Beberapa jam kemudian …
Emran sudah selesai mengerjakan pekerjaan kantor begitu juga dengan urusan kuliah dan yang lainnya. Rasanya otot-ototnya mulai sedikit kaku dan punggungnya agak nyeri terlalu lama duduk. Emran baru pulang ke mansion saat jarum jam menunjukkan pukul delapan malam. Tidak lupa melaksanakan salat isya sebelum pulang.
Emran memarkirkan mobilnya di garasi, setelah itu barulah masuk ke mansion. Baru saja membuka pintu Emran sudah disambut dengan senyum cerah istri kesayangannya. Aretha ini benar-benar sungguhan meraih cinta suaminya.
Aretha menarik tangan kanan suaminya, lalu mengecupnya lembut. Dia juga mengambil tas punggung juga laptopnya di tangan dan membantu membawakannya ke atas. Mereka berdua berjalan bersama dengan Emran melingkarkan tangan kekarnya di pinggang ramping sang istri.
“Mandi pake air anget mau? Abis itu makan dulu dikit aja, ya? Pasti belum makan.”
Emran mendekat mengikis jarak antara dirinya, dia mendekatkan wajahnya ke dekat wajah sang istri. “Kalau langsung aja gimana? Boleh?”
“La-langsung apa, Kak?” Aretha mendadak loading otaknya padahal siang tadi dia sudah memberikan lampu hijau, terus sekarang?
“Aku tahu kamu paham sama yang aku maksud, Habibati. Jadi, plis jangan berpura-pura menghindar.”
“Yah. Aku pikir Kakak lupa.”
“Nggak akan. Ayok!”
Ayok ke mana tuh? Tahu gak nih, Emran dan Aretha setelah ini ngapain?
- Bersambung -
KAMU SEDANG MEMBACA
Meraih Cinta Senior Dingin [Marriege Life ]
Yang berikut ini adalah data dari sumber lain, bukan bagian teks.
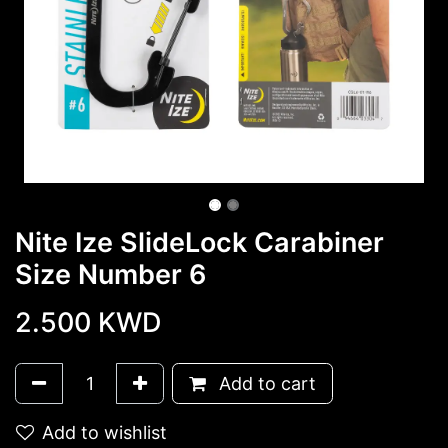
Nite Ize SlideLock Carabiner
Size Number 6
2.500
KWD
Add to cart
Add to wishlist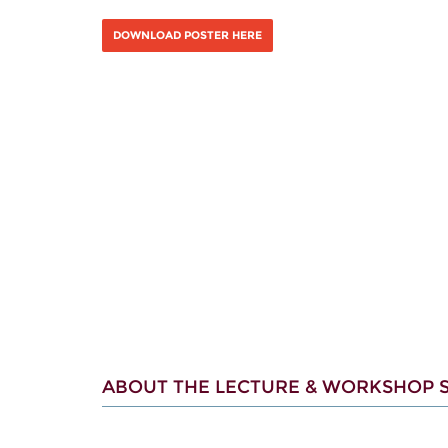
DOWNLOAD POSTER HERE
ABOUT THE LECTURE & WORKSHOP S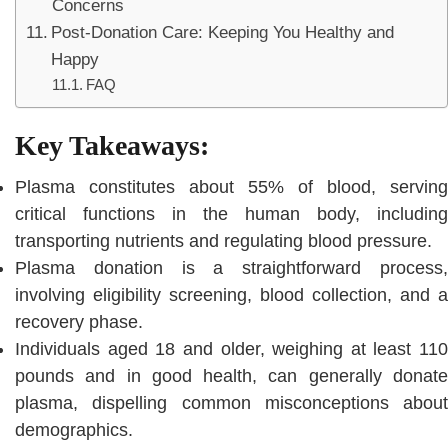
Concerns
Post-Donation Care: Keeping You Healthy and
Happy
FAQ
Key Takeaways:
Plasma constitutes about 55% of blood, serving
critical functions in the human body, including
transporting nutrients and regulating blood pressure.
Plasma donation is a straightforward process,
involving eligibility screening, blood collection, and a
recovery phase.
Individuals aged 18 and older, weighing at least 110
pounds and in good health, can generally donate
plasma, dispelling common misconceptions about
demographics.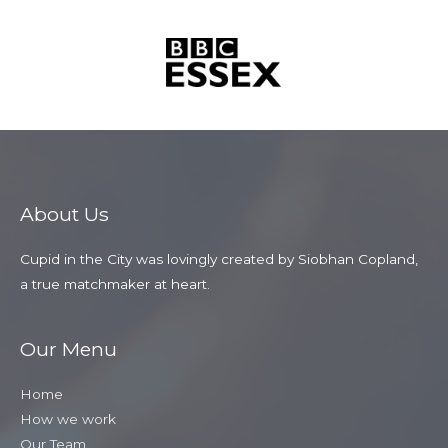
About Us
Cupid in the City was lovingly created by Siobhan Copland,
a true matchmaker at heart.
Our Menu
Home
How we work
Our Team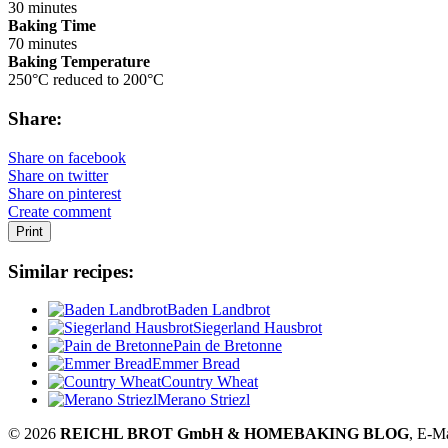
30 minutes
Baking Time
70 minutes
Baking Temperature
250°C reduced to 200°C
Share:
Share on facebook
Share on twitter
Share on pinterest
Create comment
Print
Similar recipes:
Baden Landbrot
Siegerland Hausbrot
Pain de Bretonne
Emmer Bread
Country Wheat
Merano Striezl
© 2026
REICHL BROT GmbH & HOMEBAKING BLOG
, E-M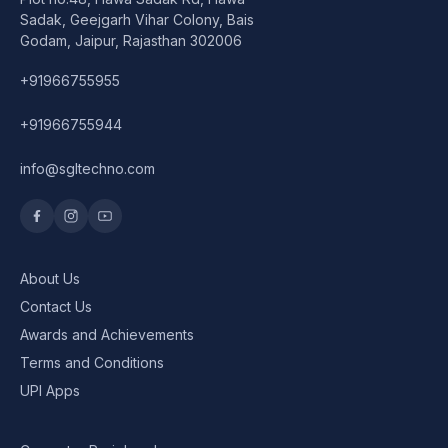
Speaker
Sadak, Geejgarh Vihar Colony, Bais
Godam, Jaipur, Rajasthan 302006
Others Accessories
+91966755955
Graphics Cards
+91966755944
Business Account
info@sgltechno.com
Wishlist
About Us
Contact Us
Awards and Achievements
Terms and Conditions
UPI Apps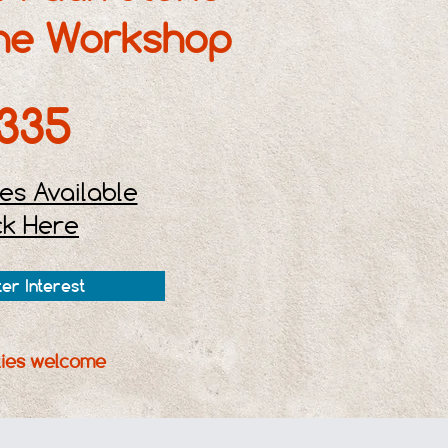
ne Workshop
335
es Available
ck Here
ter Interest
ities welcome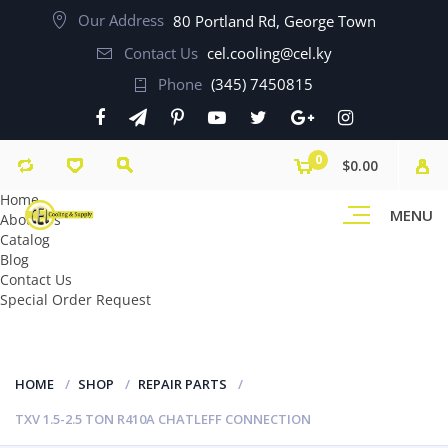
Our Address
80 Portland Rd, George Town
Contact Us
cel.cooling@cel.ky
Phone
(345) 7450815
0
$0.00
Home
MENU
About Us
Catalog
Blog
Contact Us
Special Order Request
HOME
SHOP
REPAIR PARTS
TXV 1.5-2.5 TON R410A CHATLEFF CONNECTION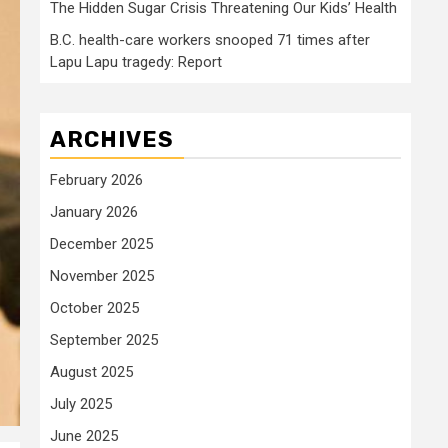
The Hidden Sugar Crisis Threatening Our Kids’ Health
B.C. health-care workers snooped 71 times after
Lapu Lapu tragedy: Report
ARCHIVES
February 2026
January 2026
December 2025
November 2025
October 2025
September 2025
August 2025
July 2025
June 2025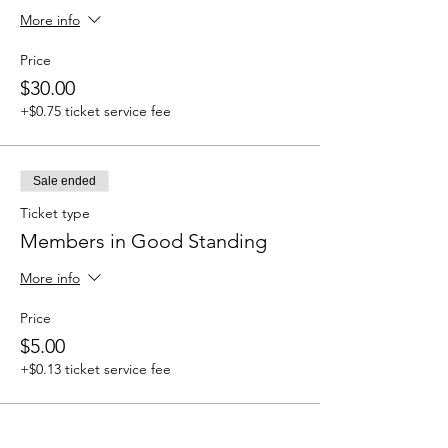
More info
Price
$30.00
+$0.75 ticket service fee
Sale ended
Ticket type
Members in Good Standing
More info
Price
$5.00
+$0.13 ticket service fee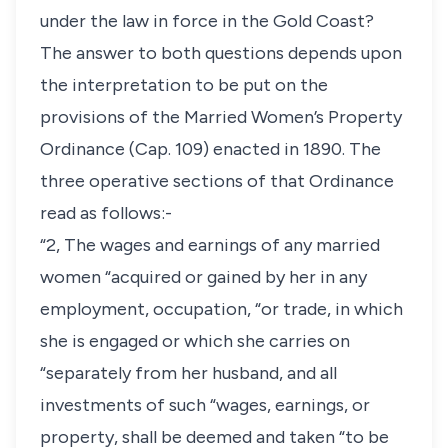
under the law in force in the Gold Coast?
The answer to both questions depends upon
the interpretation to be put on the
provisions of the Married Women’s Property
Ordinance (Cap. 109) enacted in 1890. The
three operative sections of that Ordinance
read as follows:-
“2, The wages and earnings of any married
women “acquired or gained by her in any
employment, occupation, “or trade, in which
she is engaged or which she carries on
“separately from her husband, and all
investments of such “wages, earnings, or
property, shall be deemed and taken “to be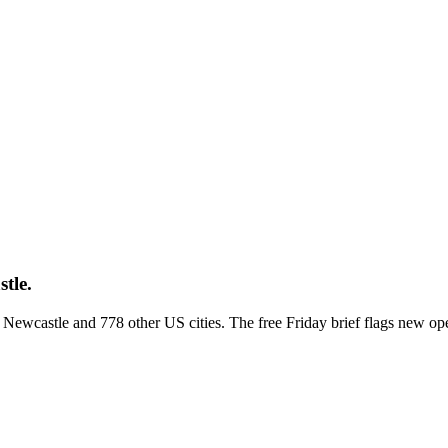
tle.
ss Newcastle and 778 other US cities. The free Friday brief flags new o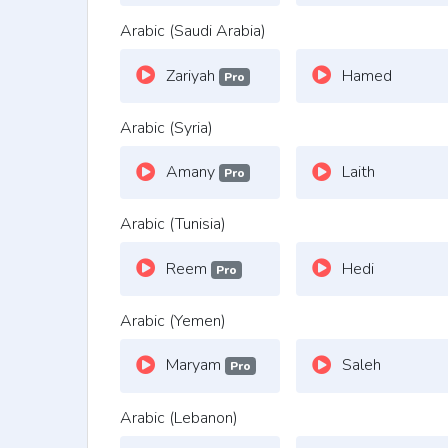
Arabic (Saudi Arabia)
Zariyah
Hamed
Pro
Arabic (Syria)
Amany
Laith
Pro
Arabic (Tunisia)
Reem
Hedi
Pro
Arabic (Yemen)
Maryam
Saleh
Pro
Arabic (Lebanon)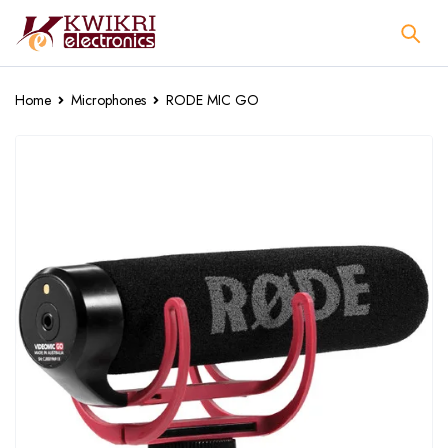
Home
Microphones
RODE MIC GO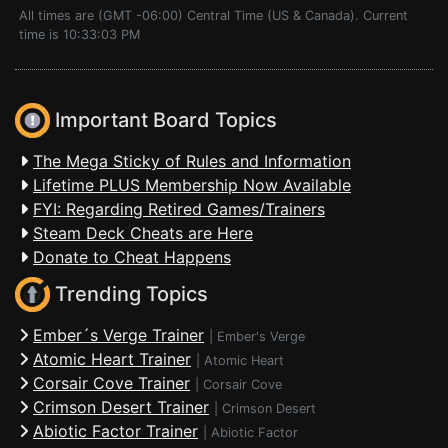
All times are (GMT -06:00) Central Time (US & Canada). Current
time is 10:33:03 PM
Important Board Topics
The Mega Sticky of Rules and Information
Lifetime PLUS Membership Now Available
FYI: Regarding Retired Games/Trainers
Steam Deck Cheats are Here
Donate to Cheat Happens
Trending Topics
Ember´s Verge Trainer
|
Ember's Verge
Atomic Heart Trainer
|
Atomic Heart
Corsair Cove Trainer
|
Corsair Cove
Crimson Desert Trainer
|
Crimson Desert
Abiotic Factor Trainer
|
Abiotic Factor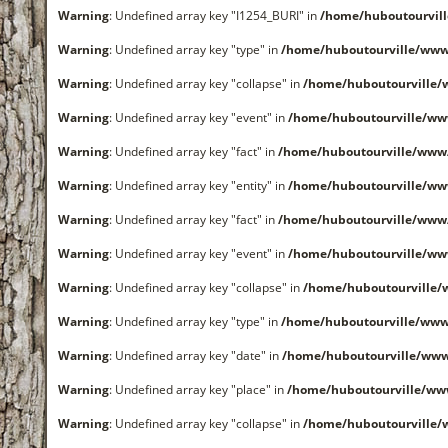
Warning
: Undefined array key "I1254_BURI" in
/home/huboutourvil
Warning
: Undefined array key "type" in
/home/huboutourville/www
Warning
: Undefined array key "collapse" in
/home/huboutourville
Warning
: Undefined array key "event" in
/home/huboutourville/ww
Warning
: Undefined array key "fact" in
/home/huboutourville/www
Warning
: Undefined array key "entity" in
/home/huboutourville/ww
Warning
: Undefined array key "fact" in
/home/huboutourville/www
Warning
: Undefined array key "event" in
/home/huboutourville/ww
Warning
: Undefined array key "collapse" in
/home/huboutourville
Warning
: Undefined array key "type" in
/home/huboutourville/www
Warning
: Undefined array key "date" in
/home/huboutourville/ww
Warning
: Undefined array key "place" in
/home/huboutourville/ww
Warning
: Undefined array key "collapse" in
/home/huboutourville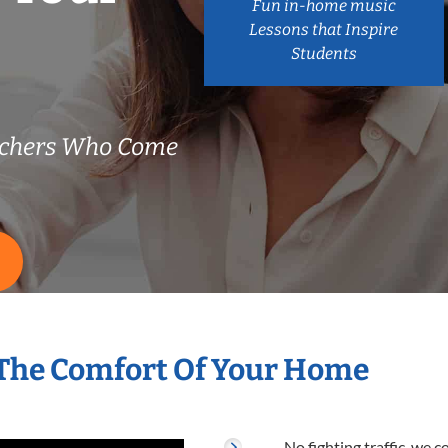
Fun in-home music
Lessons that Inspire
Students
achers Who Come
 The Comfort Of Your Home
No fighting traffic, we 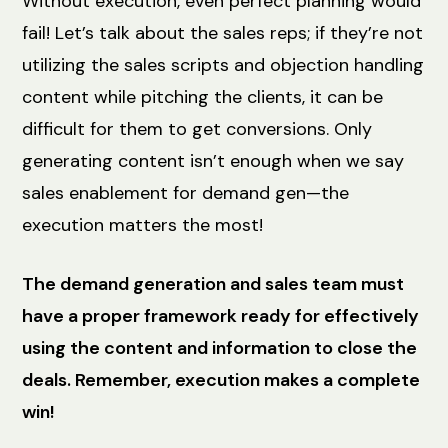
Without execution, even perfect planning would
fail! Let’s talk about the sales reps; if they’re not
utilizing the sales scripts and objection handling
content while pitching the clients, it can be
difficult for them to get conversions. Only
generating content isn’t enough when we say
sales enablement for demand gen—the
execution matters the most!
The demand generation and sales team must
have a proper framework ready for effectively
using the content and information to close the
deals. Remember, execution makes a complete
win!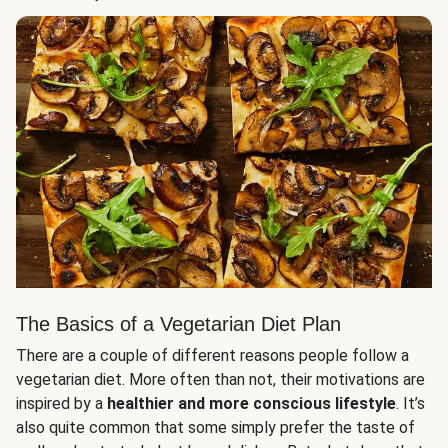
The Basics of a Vegetarian Diet Plan
There are a couple of different reasons people follow a
vegetarian diet. More often than not, their motivations are
inspired by a
healthier and more conscious lifestyle
. It’s
also quite common that some simply prefer the taste of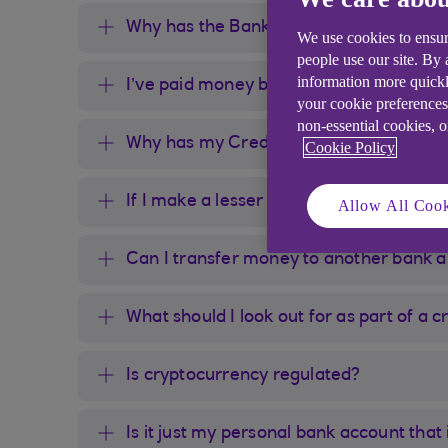
Why has the Bank blocked or limited m
We use cookies to ensur
people use our site. By
information more quickl
I’ve paid money before; why is it block
your cookie preferences
non-essential cookies, 
Why has my Credit Card payment for a
Cookie Policy
If I make a lesser payment amount will
Allow All Cook
Can I transfer money to another bank
What should I look out for as part of a
Is cryptocurrency regulated?
Is it just my personal bank account that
Chick-LitTanpa diduga ternyata Aretha Zayba Almira telah dinikahkan dengan seorang pemuda tampan anak dari seorang pemimpin Pesantren, semua itu telah direncanakan oleh kedua orang tuanya. Aretha yang mengharapkan kehidupan yang indah dan memiliki rumah yang...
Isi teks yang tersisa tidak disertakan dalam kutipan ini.